Magic the Gathering: Jumpstart | Die beste Art, Magic zu spielen
"Jumpstart" ist eine neue Sonderedition für das beliebte Kartenspiel "Magic the Gathering" Bild: Wizards of the Coast / Hasbro

Eine wichtige Frage, die sich bei lange laufenden Spielen wie „Magic the Gathering“ stellt, ist die der neuen Spieler. Zum komplexen Regelsystem gibt es über 20.000 Karten, aus denen man sich seine Decks zusammenstellen kann.

Gerade letzterer Punkt ist zusätzlich ein Problem: Wie viele der 60 oder mehr Karten müssen Länder sein, wie viele Zaubersprüche und Kreaturen werden benutzt und so weiter. Auftritt „Jumpstart“. Diese Sonderedition wird allerdings nicht nur Anfänger zufrieden stellen, sondern auch langjährige Experten immer wieder mit neuem Spielspaß locken.

„Jumpstart“ hat nämlich ein eigenes Konzept. Normalerweise öffnen die Spieler einzelne Packungen mit zufälligen Karten aus einer bestimmten Edition. Sobald sie genügend gesammelt haben, kann man mit etwas Glück daraus ein Deck bauen. „Jumpstart“ hingegen nimmt gleich mehrere Teile dieses Prozesses und vereinfacht sie.

 

MtG Jumpstart: So spielt ihr

Denn in den Booster-Packungen finden sich keine zufällige Ansammlungen, sondern 20 Karten zu einem bestimmten Thema, Länder mit eingerechnet. Die Idee ist nun, zwei dieser Booster zu öffnen, zusammenzupacken – und fertig ist das „Jumpstart“-Deck, denn hier wird mit 40-Karten-Decks gegeneinander gespielt.

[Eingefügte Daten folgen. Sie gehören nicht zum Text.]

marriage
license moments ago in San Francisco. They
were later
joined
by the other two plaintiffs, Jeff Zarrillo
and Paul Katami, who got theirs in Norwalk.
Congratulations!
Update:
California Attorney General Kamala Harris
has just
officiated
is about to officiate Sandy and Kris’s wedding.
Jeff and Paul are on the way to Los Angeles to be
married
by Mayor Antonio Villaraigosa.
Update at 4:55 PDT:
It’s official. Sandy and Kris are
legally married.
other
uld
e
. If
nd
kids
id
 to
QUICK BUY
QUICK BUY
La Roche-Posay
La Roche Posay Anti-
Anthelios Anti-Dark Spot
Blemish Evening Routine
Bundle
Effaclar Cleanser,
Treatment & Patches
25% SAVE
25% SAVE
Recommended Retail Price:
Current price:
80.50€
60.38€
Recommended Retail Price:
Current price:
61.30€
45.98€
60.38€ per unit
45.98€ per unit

Die Themenwelten reichen von beliebten Kreaturentypen, wie Goblins oder Elfen, über beliebte Mechaniken, wie den +1 +1-Marken, bis hin zu sehr Farb-spezifischen Effekten. So gibt es ein rotes Halbdeck, was darauf abzielt, dem Gegner möglichst schnell möglichst viel Schaden zu machen.

 

MtG Jumpstart: Neue Karten und Reprints

Doch nicht alle Halb-Decks sind gleich. In unserem Test-Muster wurde zwei Mal das Thema „Vampire“ geöffnet. Und obwohl einige Karten gleich waren, war vor allem der wichtige Slot der seltensten Karte mit „Vito, Thorn of the Dusk Rose“ und „Drana, Liberator of Malakir“ ganz unterschiedlich besetzt. Beides sind starke Vampir-Karten, aber mit einem ganz eigenen Fokus.

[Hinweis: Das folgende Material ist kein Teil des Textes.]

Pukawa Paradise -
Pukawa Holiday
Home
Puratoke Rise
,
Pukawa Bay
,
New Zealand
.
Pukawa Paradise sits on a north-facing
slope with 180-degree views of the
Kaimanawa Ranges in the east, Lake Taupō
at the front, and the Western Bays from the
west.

Und hier kommt der andere Faktor ins Spiel, der „Jumpstart“ zu einer tollen Erfahrung macht: Die Karten, die sich in den Halb-Decks befinden, sind nicht schlecht. Teilweise wurden entweder ganz besondere neue Karten, wie den „Allosaurus Shepard“ oder „Emiel, the Blessed“, entwickelt, oder bereits existierende, aber sehr hochpreisige Karten wie „Rhystisches Studium“ oder „Kraterhuf-Behemoth“ hier neu gedruckt. Natürlich sind diese besonders starken Karten seltener zu finden – aber es macht jedes Booster-Pack umso spannender, da man natürlich hofft, drauf zu stoßen.

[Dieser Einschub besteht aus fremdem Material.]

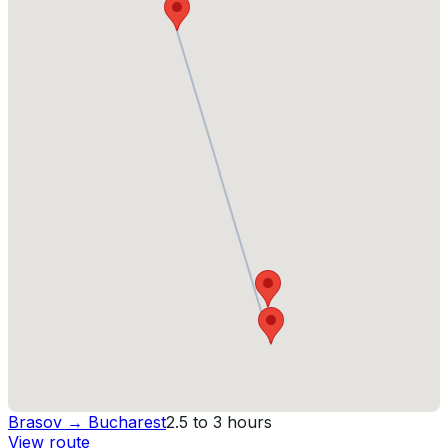
Brasov
→
Bucharest
2.5 to 3 hours
View route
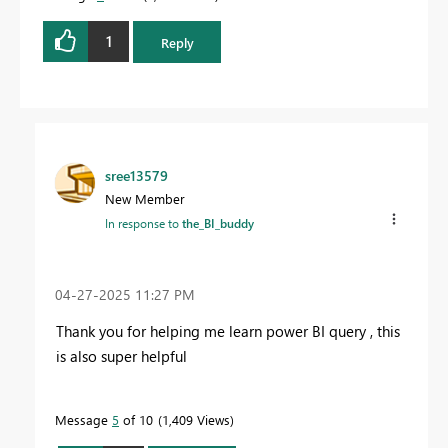
1
Reply
sree13579
New Member
In response to
the_BI_buddy
‎04-27-2025
11:27 PM
Thank you for helping me learn power BI query , this
is also super helpful
Message
5
of 10
1,409 Views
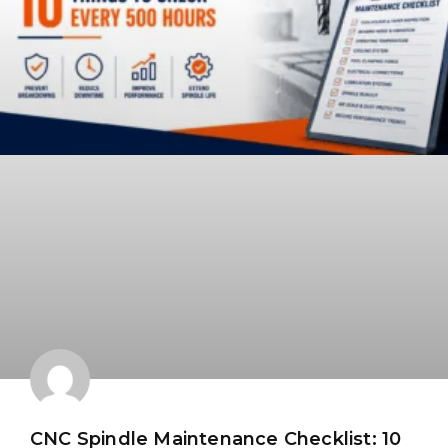
CNC Spindle Maintenance Checklist: 10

Eine Gefahr, die bei einem solchen System droht, ist schlechtes Balancing. Und auch wenn es ein paar Halb-Decks gibt, die gefühlt etwas schwächer sind, fühlen sich die Spiele immer fair an. Durch die eben angesprochenen qualitativ hochwertigen Reprints kommen also sowohl Neueinsteiger als auch langjährige Spieler:Innen voll auf ihre Kosten.

 

MtG Jumpstart: Lieferschwierigkeiten und Arena

Es gibt jedoch ein Problem mit „Jumpstart“: Durch die Corona-Pandemie kommt es zu diversen Auslieferungs-Verzögerungen. Das sorgte bereits dafür, dass die Edition hier in Europa viel später als in den USA erscheint. Es ist also gut möglich, dass es zu weiteren Lieferschwierigkeiten kommt. Außerdem gilt das gleiche Problem wie bei jedem Brett- oder Kartenspiel: Aktuell ist es schwer, Mitspieler zu finden.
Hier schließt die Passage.